A single number is expected: the count of lines in the entries below that contain "qualité".

Page images and extracted text:
##############################

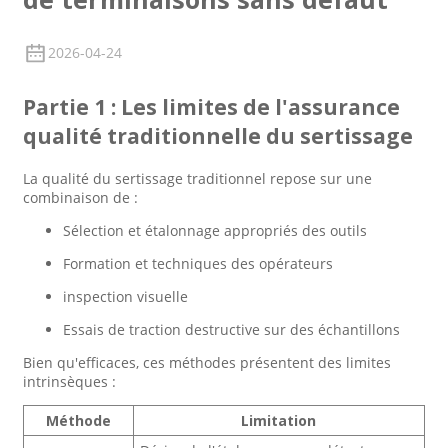
2026-04-24
Partie 1 : Les limites de l'assurance
qualité traditionnelle du sertissage
La qualité du sertissage traditionnel repose sur une
combinaison de :
Sélection et étalonnage appropriés des outils
Formation et techniques des opérateurs
inspection visuelle
Essais de traction destructive sur des échantillons
Bien qu'efficaces, ces méthodes présentent des limites
intrinsèques :
Méthode
Limitation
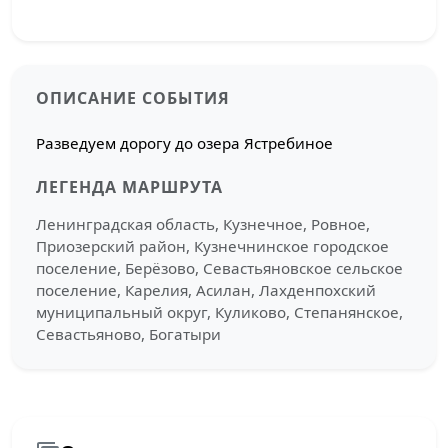
ОПИСАНИЕ СОБЫТИЯ
Разведуем дорогу до озера Ястребиное
ЛЕГЕНДА МАРШРУТА
Ленинградская область, Кузнечное, Ровное,
Приозерский район, Кузнечнинское городское
поселение, Берёзово, Севастьяновское сельское
поселение, Карелия, Асилан, Лахденпохский
муниципальный округ, Куликово, Степанянское,
Севастьяново, Богатыри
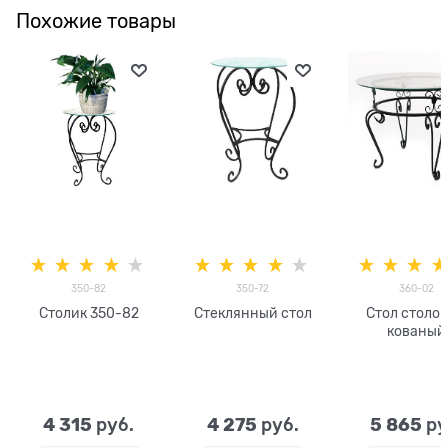
Похожие товары
350-82
350-72
360-02
Столик 350-82
Стеклянный стол
Стол столо
кованый
стеклянн
4 315
4 275
5 865
 руб.
 руб.
 ру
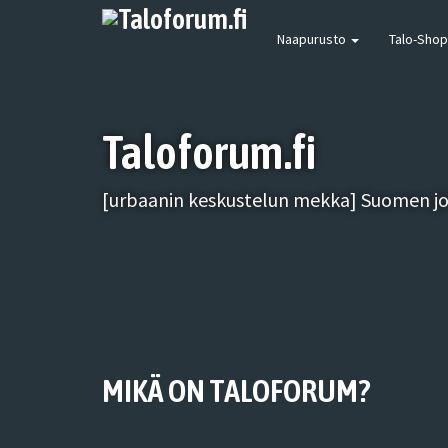
Naapurusto
Talo-Shop
Taloforum.fi
[urbaanin keskustelun mekka] Suomen joh
MIKÄ ON TALOFORUM?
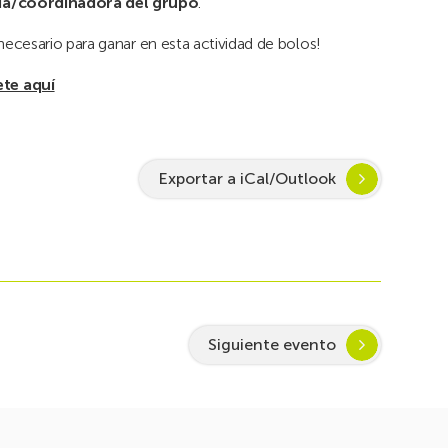
ada/coordinadora del grupo
.
ecesario para ganar en esta actividad de bolos!
ete aquí
Exportar a iCal/Outlook
Siguiente evento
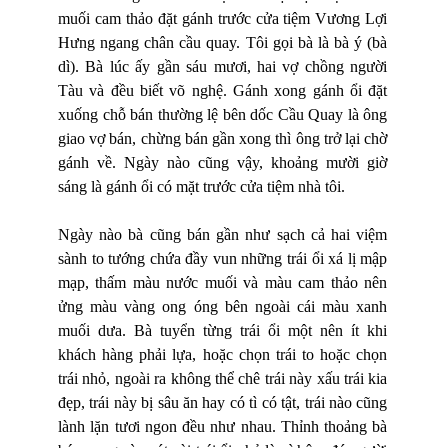
muối cam thảo đặt gánh trước cửa tiệm Vương Lợi
Hưng ngang chân cầu quay. Tôi gọi bà là bà ý (bà
dì). Bà lúc ấy gần sáu mươi, hai vợ chồng người
Tàu và đều biết võ nghệ. Gánh xong gánh ổi đặt
xuống chỗ bán thường lệ bên dốc Cầu Quay là ông
giao vợ bán, chừng bán gần xong thì ông trở lại chờ
gánh về. Ngày nào cũng vậy, khoảng mười giờ
sáng là gánh ổi có mặt trước cửa tiệm nhà tôi.
Ngày nào bà cũng bán gần như sạch cả hai việm
sành to tướng chứa đầy vun những trái ổi xá lị mập
mạp, thấm màu nước muối và màu cam thảo nên
ửng màu vàng ong óng bên ngoài cái màu xanh
muối dưa. Bà tuyển từng trái ổi một nên ít khi
khách hàng phải lựa, hoặc chọn trái to hoặc chọn
trái nhỏ, ngoài ra không thể chê trái này xấu trái kia
đẹp, trái này bị sâu ăn hay có tì có tật, trái nào cũng
lành lặn tươi ngon đều như nhau. Thỉnh thoảng bà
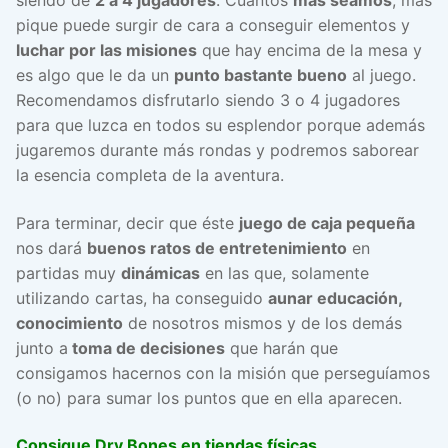
siendo de
2 a 4 jugadores
. Cuantos
más seamos
, más
pique puede surgir de cara a conseguir elementos y
luchar por las misiones
que hay encima de la mesa y
es algo que le da un
punto bastante bueno
al juego.
Recomendamos disfrutarlo siendo 3 o 4 jugadores
para que luzca en todos su esplendor porque además
jugaremos durante más rondas y podremos saborear
la esencia completa de la aventura.
Para terminar, decir que éste
juego de caja pequeña
nos dará
buenos ratos de entretenimiento
en
partidas muy
dinámicas
en las que, solamente
utilizando cartas, ha conseguido
aunar educación,
conocimiento
de nosotros mismos y de los demás
junto a
toma de decisiones
que harán que
consigamos hacernos con la misión que perseguíamos
(o no) para sumar los puntos que en ella aparecen.
Consigue Dry Bones en tiendas físicas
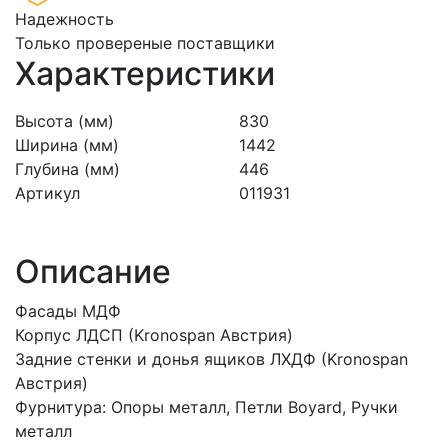
Надежность
Только провереные поставщики
Характеристики
Высота (мм)
830
Ширина (мм)
1442
Глубина (мм)
446
Артикул
011931
Описание
Фасады МДФ
Корпус ЛДСП (Kronospan Австрия)
Задние стенки и донья ящиков ЛХДФ (Kronospan
Австрия)
Фурнитура: Опоры металл, Петли Boyard, Ручки
металл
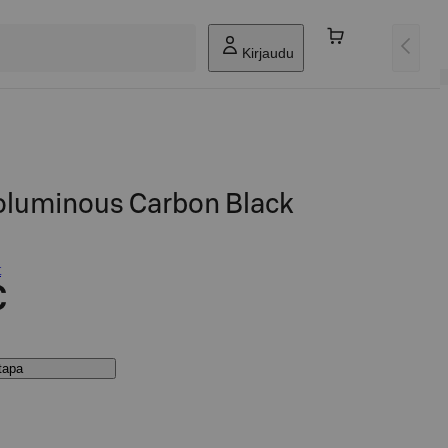
Kirjaudu
Voluminous Carbon Black
t
€
stapa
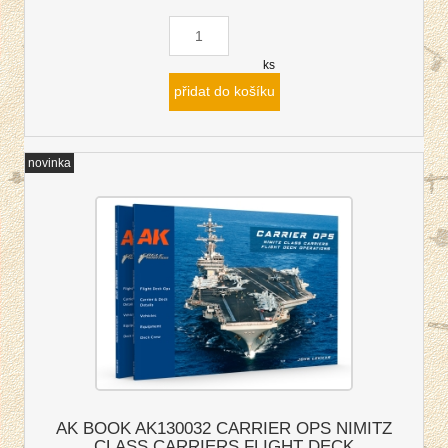
ks
přidat do košíku
novinka
AK BOOK AK130032 CARRIER OPS NIMITZ
CLASS CARRIERS FLIGHT DECK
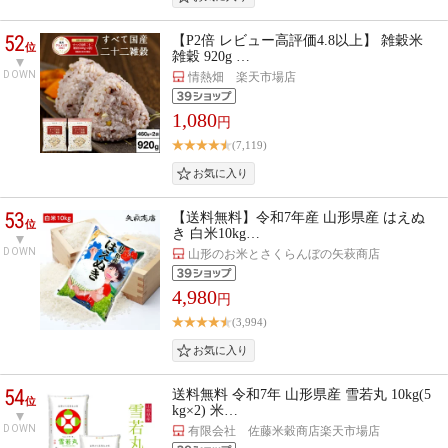
52
【P2倍 レビュー高評価4.8以上】 雑穀米
位
雑穀 920g …
DOWN
情熱畑 楽天市場店
1,080
円
(7,119)
53
【送料無料】令和7年産 山形県産 はえぬ
位
き 白米10kg…
DOWN
山形のお米とさくらんぼの矢萩商店
4,980
円
(3,994)
54
送料無料 令和7年 山形県産 雪若丸 10kg(5
位
kg×2) 米…
DOWN
有限会社 佐藤米穀商店楽天市場店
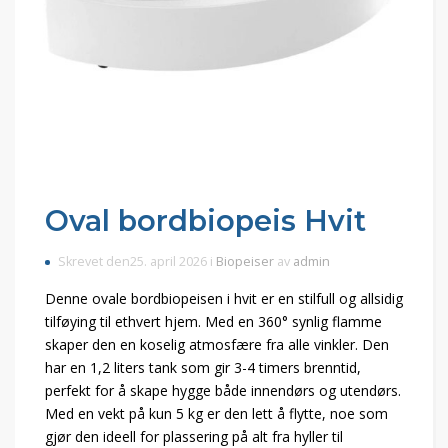
Oval bordbiopeis Hvit
Skrevet den25. april 2026 i
Biopeiser
av
admin
Denne ovale bordbiopeisen i hvit er en stilfull og allsidig
tilføying til ethvert hjem. Med en 360° synlig flamme
skaper den en koselig atmosfære fra alle vinkler. Den
har en 1,2 liters tank som gir 3-4 timers brenntid,
perfekt for å skape hygge både innendørs og utendørs.
Med en vekt på kun 5 kg er den lett å flytte, noe som
gjør den ideell for plassering på alt fra hyller til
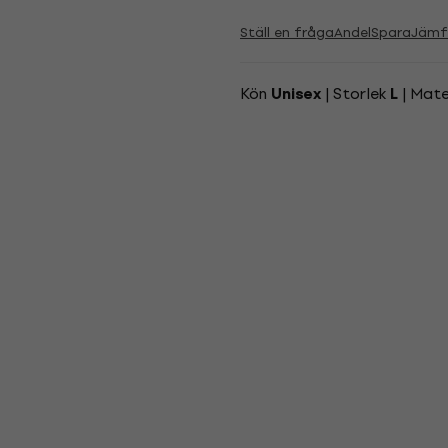
Ställ en fråga
Andel
Spara
Jämf
Kön
| Storlek
| Mate
Unisex
L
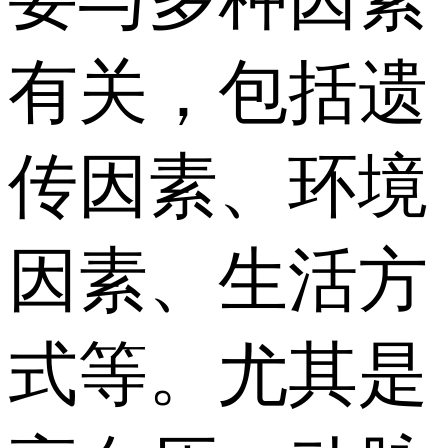
有关，包括遗
传因素、环境
因素、生活方
式等。尤其是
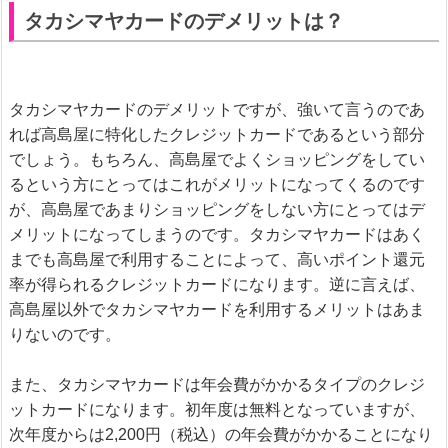
タカシマヤカードのデメリットは？
タカシマヤカードのデメリットですが、強いて言うのであ
れば高島屋に特化したクレジットカードであるという部分
でしょう。もちろん、高島屋でよくショッピングをしてい
るという方にとってはこれがメリットになってくるのです
が、高島屋であまりショッピングをしない方にとってはデ
メリットになってしまうのです。タカシマヤカードはあく
までも高島屋で利用することによって、高いポイント還元
率が得られるクレジットカードになります。逆に言えば、
高島屋以外でタカシマヤカードを利用するメリットはあま
りないのです。
また、タカシマヤカードは年会費がかかるタイプのクレジ
ットカードになります。初年度は無料となっていますが、
次年度からは2,200円（税込）の年会費がかかることになり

##############################

TASK SOLUTION: 2